The definition of HMM hidden horse model can be checked by yourself, even after checking, you may not be able to tell exactly how to use the participle, but you definitely don't know if you don't check it. The corpus will be marked before word segmentation, and there are many ways to mark it. Most of them are that BMES corresponds to the beginning of the word B (begin), the middle of the word M (Middle), the end of the word E (End), the single word HMM of S (Single) has several concepts, and the corresponding relationship with the specific problem of word segmentation is as follows:

Status sequence (state sequence): BMES these statu

Observation sequence (observation sequence): sentences that need to be segmented. All the words form a sequence.

The problem now is to keep observing the sequence to find the state sequence. But in the first part, we need to build a HMM model. HMM has three basic components: initial probability state probability distribution A state transition matrix pi observation probability distribution B

If you have the above three elements, a HMM model is fixed. Of course, there are many assumptions in the HMM model, which are omitted here. How jieba got these three variables. This is the learning problem of HMM. Above the marked corpus. Maximum likelihood estimation can be used to estimate these three parameters. We can also see that the corpus is the key factor, and the quality of the corpus determines these three parameters. In fact, the process of estimation, regardless of the principle, is some statistical calculation. Jieba stores these three elements in three py files:

Prob_start.py: initial state probability prob_trans.py: state transition prob_emit.py: observation probability distribution

Take a look at prob_start:

P = {'Bamboo:-0.26268660809250016,' 3.14e+100:-3.14e+100, '3.14e+100:-1.4652633398537678}

-3.14e+100 stands for infinitesimal. It means that the first word can't be E, or M. It can only be estimated by using the frequency in the corpus.

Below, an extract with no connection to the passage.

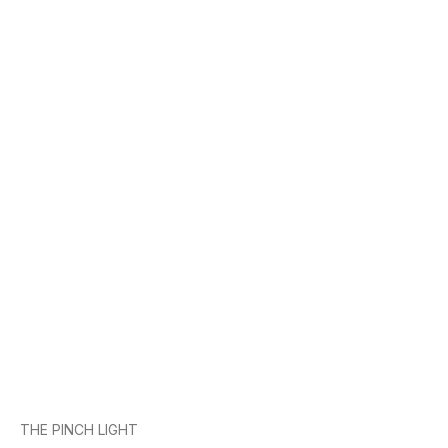
THE PINCH LIGHT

At this point, I believe you have a deeper understanding of "jieba source code analysis in Python". You might as well do it in practice. Here is the website, more related content can enter the relevant channels to inquire, follow us, continue to learn!

Welcome to subscribe "Shulou Technology Information " to get latest news, interesting things and hot topics in the IT industry, and controls the hottest and latest Internet news, technology news and IT industry trends.

*The comments in the above article only represent the author's personal views and do not represent the views and positions of this website. If you have more insights, please feel free to contribute and share.